This is the letter Kane County State’s Attorney Jamie Mosser sent to legislators in opposition to the legislation recently passed.
The language State’s Attorney Mosser uses is misleading, paternalistic, and offensive. For example, she says:
It was introduced with no opportunity for those of us, who have made the pursuit of justice our profession, to be a part of the discussion.
State’s Attorney Mosser goes on to use scare tactics by saying:
What follows is a list of examples of the dangers of what has been created as part of this House Bill. (emphasis added)
And then she also writes that the legislation was introduced
…with the hopes that it could be forced through with little to no debate.

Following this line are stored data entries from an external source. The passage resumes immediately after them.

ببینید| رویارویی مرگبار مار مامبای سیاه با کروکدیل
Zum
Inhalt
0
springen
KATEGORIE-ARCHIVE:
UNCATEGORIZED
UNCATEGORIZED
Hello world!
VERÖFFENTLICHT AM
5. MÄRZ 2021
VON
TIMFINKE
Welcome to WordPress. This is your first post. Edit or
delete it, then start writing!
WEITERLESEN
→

The Black legislators representing predominantly Black communities that have been over-policed for decades and have suffered the greatest as a consequence of systemic racism, coupled with community organizers and attorneys who have been on the frontlines of criminal justice reform for upwards of 5 decades, were involved in this debate. This debate did not start last month or even last year. It’s been raging for centuries.
I want to believe that she is a reformer. This letter says something very different about her. At best she is one of those that Dr. King decried nearly 60 years ago in his “Letter from a Birmingham Jail” when he described those who counseled Black people to WAIT. And this is the tactic she takes right after being elected. What happened to the political capital of the victor? If you ran on a reform agenda, how can you explain this back-tracking just weeks into office?

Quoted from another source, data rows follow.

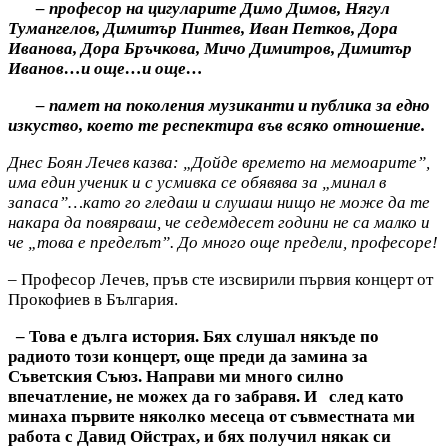
– професор на цигуларите Димо Димов, Нягул
Тумангелов, Димитър Пинтев, Иван Петков, Дора
Иванова, Дора Бръчкова, Мичо Димитров, Димитър
Иванов…и още…и още…
– памет на поколения музиканти и публика за едно
изкуство, което те респектира във всяко отношение.
Днес Боян Лечев казва: „Дойде времето на мемоарите”,
има един ученик и с усмивка се обявява за „минал в
запаса”…като го гледаш и слушаш нищо не може да те
накара да повярваш, че седемдесет години не са малко и
че „това е пределът”. До много още предели, професоре!
– Професор Лечев, пръв сте изсвирили първия концерт от
Прокофиев в България.
– Това е дълга история. Бях слушал някъде по
радиото този концерт, още преди да замина за
Съветския Съюз. Направи ми много силно
впечатление, не можех да го забравя. И след като
минаха първите няколко месеца от съвместната ми
работа с Давид Ойстрах, и бях получил някак си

The goal here is to galvanize public pressure to convince State’s Attorney Mosser that she has to walk the walk of criminal justice reform. The next election is 4 years away and a lot of lives will be impacted between now and then.
We need State’s Attorney Mosser to succeed as a reformer.
Feel free to share you own opinions on the positions staked out in this letter. It is full of misinformation, in some instances it uses extreme examples without considering the context of historical facts that precipitated the reform provisions, and in some instances it simply (and appallingly) fails to make sense.